- **ABOUT THIS TASK**
Please print out the entries below unchanged and skip the images.

- **SUPPLIED DATA**
*****

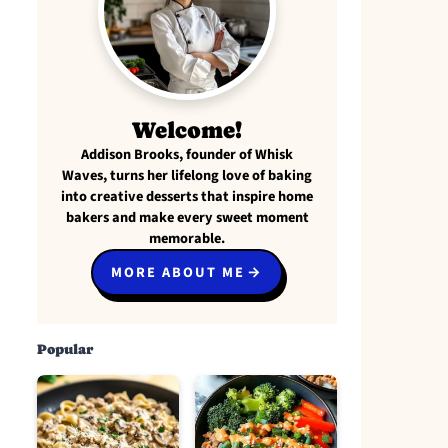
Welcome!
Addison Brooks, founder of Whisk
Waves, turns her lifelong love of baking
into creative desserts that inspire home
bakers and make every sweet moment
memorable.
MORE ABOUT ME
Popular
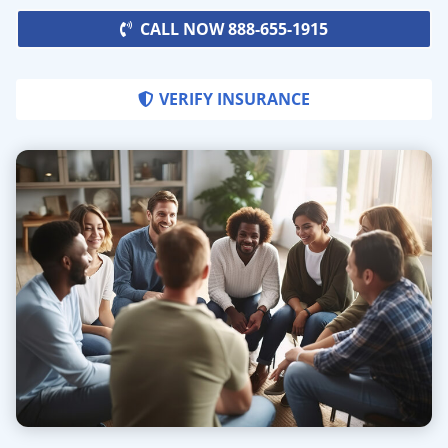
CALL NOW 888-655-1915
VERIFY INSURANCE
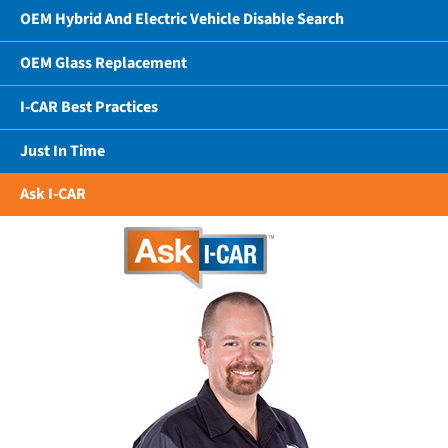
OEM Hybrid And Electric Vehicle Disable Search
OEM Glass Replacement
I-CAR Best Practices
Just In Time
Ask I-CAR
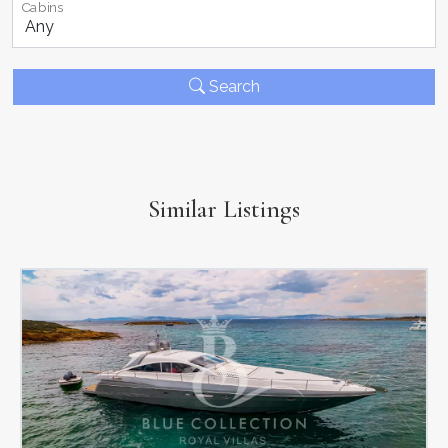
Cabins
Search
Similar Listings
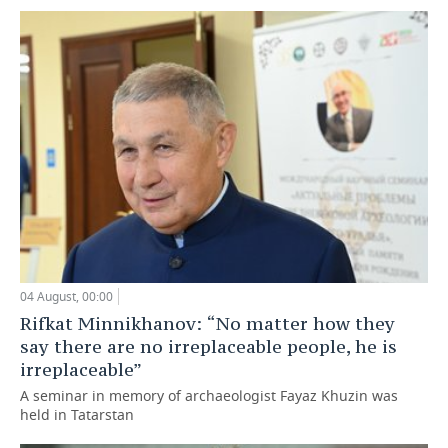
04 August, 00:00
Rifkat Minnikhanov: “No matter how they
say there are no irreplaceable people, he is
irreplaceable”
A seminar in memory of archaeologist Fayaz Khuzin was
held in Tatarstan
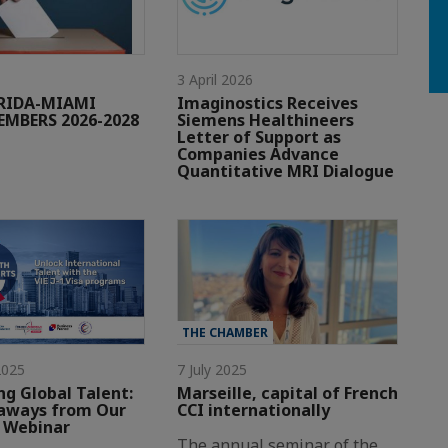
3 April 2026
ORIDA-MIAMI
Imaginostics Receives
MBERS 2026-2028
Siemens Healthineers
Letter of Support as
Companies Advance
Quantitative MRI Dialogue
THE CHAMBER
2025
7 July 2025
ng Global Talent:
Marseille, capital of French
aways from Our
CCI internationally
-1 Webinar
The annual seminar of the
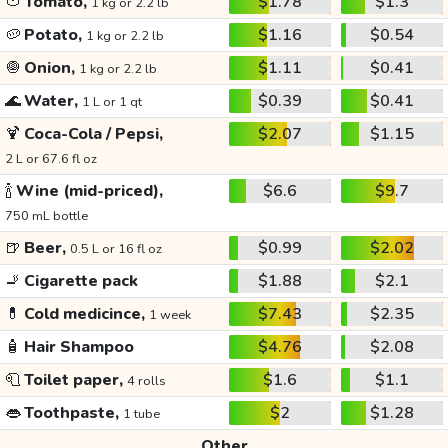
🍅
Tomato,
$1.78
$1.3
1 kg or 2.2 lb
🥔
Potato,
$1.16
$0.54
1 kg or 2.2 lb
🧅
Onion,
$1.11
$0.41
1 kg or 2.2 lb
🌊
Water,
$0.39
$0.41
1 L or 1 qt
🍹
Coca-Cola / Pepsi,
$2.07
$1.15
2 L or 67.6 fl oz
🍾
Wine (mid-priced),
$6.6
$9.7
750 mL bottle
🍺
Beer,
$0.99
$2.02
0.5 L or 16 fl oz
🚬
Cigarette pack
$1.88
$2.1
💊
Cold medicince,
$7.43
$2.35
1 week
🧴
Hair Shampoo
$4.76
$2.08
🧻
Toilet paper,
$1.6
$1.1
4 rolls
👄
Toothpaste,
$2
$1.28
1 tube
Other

*****

- **EXPECTED ANSWER**
Welcome!
Addison Brooks, founder of Whisk
Waves, turns her lifelong love of baking
into creative desserts that inspire home
bakers and make every sweet moment
memorable.
MORE ABOUT ME
Popular
CALL NOW 888-655-1915
VERIFY INSURANCE
OEM Hybrid And Electric Vehicle Disable Search
OEM Glass Replacement
I-CAR Best Practices
Just In Time
Ask I-CAR
Cabins
Search
Similar Listings
04 August, 00:00
Rifkat Minnikhanov: “No matter how they
say there are no irreplaceable people, he is
irreplaceable”
A seminar in memory of archaeologist Fayaz Khuzin was
held in Tatarstan
3 April 2026
ORIDA-MIAMI
Imaginostics Receives
MBERS 2026-2028
Siemens Healthineers
Letter of Support as
Companies Advance
Quantitative MRI Dialogue
THE CHAMBER
2025
7 July 2025
ng Global Talent:
Marseille, capital of French
aways from Our
CCI internationally
-1 Webinar
The annual seminar of the
🍅
Tomato,
$1.78
$1.3
1 kg or 2.2 lb
🥔
Potato,
$1.16
$0.54
1 kg or 2.2 lb
🧅
Onion,
$1.11
$0.41
1 kg or 2.2 lb
🌊
Water,
$0.39
$0.41
1 L or 1 qt
🍹
Coca-Cola / Pepsi,
$2.07
$1.15
2 L or 67.6 fl oz
🍾
Wine (mid-priced),
$6.6
$9.7
750 mL bottle
🍺
Beer,
$0.99
$2.02
0.5 L or 16 fl oz
🚬
Cigarette pack
$1.88
$2.1
💊
Cold medicince,
$7.43
$2.35
1 week
🧴
Hair Shampoo
$4.76
$2.08
🧻
Toilet paper,
$1.6
$1.1
4 rolls
👄
Toothpaste,
$2
$1.28
1 tube
Other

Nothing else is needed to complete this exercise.